Con il passare del tempo poi, New York non era diventata altro che l’ombra di un vecchio desiderio ormai svanito e, per quanto provasse a ricordare a tutti che alla prima occasione se ne sarebbe andato, nessuno ormai gli credeva più; perfino lui, non ci credeva più.
Ed il motivo – inutile negarlo – era che da quando quel ragazzino testardo come un muro era entrato di prepotenza nella sua vita, aveva smesso di provare quel desiderio di scappare; una voglia che lo aveva accompagnato per anni ed anni, ma che – ancora neanche era riuscito a capire come – si era dissolta come neve al sole; come neve riscaldata dal suo raggio di sole.
Si sarebbe fatto tagliare le palle piuttosto che ammetterlo ma, alla fine dei conti, aveva iniziato ad essere davvero felice.

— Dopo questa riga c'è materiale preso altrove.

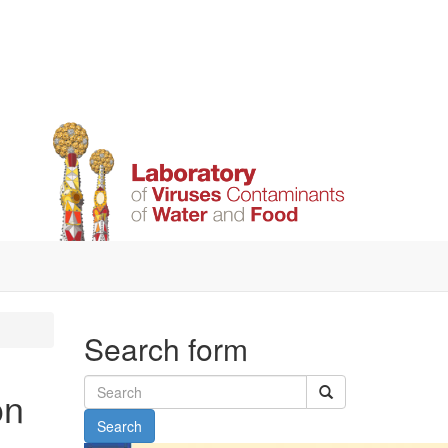
Search form
on
Search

Era felice di svegliarsi al mattino e di trovare quel corpo sottile e niveo addossato contro la sua schiena, con le lenzuola scure attorcigliate alle gambe ed un respiro leggero e regolare che lo cullava, soffiandogli delicatamente sulla pelle; era felice di respirare quel profumo buono e familiare, e lo era anche di più nel momento in cui, sollevando le palpebre rese pesanti dal sonno, scorgeva quella figura angelica beatamente addormentata.
Non l’avrebbe davvero ammesso – non poteva ammetterlo, perché in fondo, era sempre lui: Brian Kinney – ma lo rendeva felice anche solo saperlo vicino, lì per lui; baciarlo e stringerlo a sé o sentire la sua voce e la sua risata.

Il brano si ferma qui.